I was recently at an interesting discussion on the potential use of mediation on town and country planning matters. The initial reaction, of the majority of the town and country planners, both in the private sector and the public sector, was that the idea was interesting but that they could not see how that process would easily fit into the system.
That issue is not the main point of this blog which is Cala. What Pickles hopes is that the professionals will ignore Cala and forget regional Strategies. From what I gathered that is unlikely to happen. Several of those present had appeals going on where the submissions had been drafted excluding reference to the Strategies and where that there is now a frantic rewrite. Whilst I can understand what Pickles is driving at it is strange, to a lawyer, to suggest that people should forget what the law says because the law should change. What happens if the law does not change or the government changes its mind on its planning reforms? That would be good as for the majority of what they propose but I doubt will happen. Apart from that, I think a lot of people will want to revert to the regional Strategies because, for all their faults, a lot of the planning fraternity think they are better than what is proposed.

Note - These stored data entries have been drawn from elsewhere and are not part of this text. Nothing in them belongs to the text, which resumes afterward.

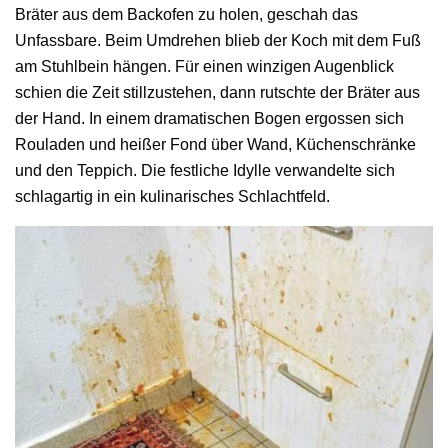
Bräter aus dem Backofen zu holen, geschah das
Unfassbare. Beim Umdrehen blieb der Koch mit dem Fuß
am Stuhlbein hängen. Für einen winzigen Augenblick
schien die Zeit stillzustehen, dann rutschte der Bräter aus
der Hand. In einem dramatischen Bogen ergossen sich
Rouladen und heißer Fond über Wand, Küchenschränke
und den Teppich. Die festliche Idylle verwandelte sich
schlagartig in ein kulinarisches Schlachtfeld.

Communities Secretary Eric Pickles is not everyone’s flavour of the month in matters planning. The removal of regional strategies and centrally imposed building targets has, for many involved in development and town and country planning, left a void which will result in fewer houses being built thereby exacerbating the current shortage. However, not everything that Mr Pickles and his Department does is bad. The Department of Communities and Local Government have produced technical guidance on permitted development for householders. The intention behind the General Permitted Development Order is to enable small scale development to be undertaken without the necessity of obtaining planning permission thereby avoiding further clogging up the already overloaded planning system.

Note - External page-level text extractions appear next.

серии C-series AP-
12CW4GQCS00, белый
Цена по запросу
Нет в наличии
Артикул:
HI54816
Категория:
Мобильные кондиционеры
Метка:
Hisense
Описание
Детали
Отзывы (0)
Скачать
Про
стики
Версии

The document replaces earlier guidance. The stated objective is to set out the rules concerning what extensions, improvements and alterations a householder may make to a house and the area around it without the need for a planning application. The new guide is designed to be used by anyone who wants to understand more about the detailed rules on permitted development and the terms used in those rules.
Having read the guide and considered its diagrams, I have to agree that this document achieves its objectives. In colloquial parlance, it does what it says on the tin. As someone who has an expanding town and country planning practice, I confess that not only will householders find this document useful but at least one professional, namely myself.
Unfortunately at the time of writing this blog, the 26th August, the document does not appear on the website of the Department of Communities and Local Government nor on the website for national information. If anyone wishes any information concerning this guidance, please contact me.
The Government has made much of its proposals stating that these give the Local Authorities “the freedom to prevent over development of neighbourhoods”.
Will this make a difference in Swindon and will it prevent over development? According to the Government’s latest available figures which relate to 2005/2008, only 7% of all new building in Swindon was on previously residential land. That is hardly a significant figure. Whilst the proposals may have an influence in some areas, apparently not in Swindon.
In any event is there a problem with large houses with large gardens being redeveloped to meet modern needs? Many people no longer want nor can afford large houses with large areas to maintain. What this change in policy, coupled with the removal of the obligation to enforce national minimum density levels, is intended to achieve is to ease the problem of the shortage of housing across the country. I doubt that it will have this affect. I think it will exasperate the existing problem.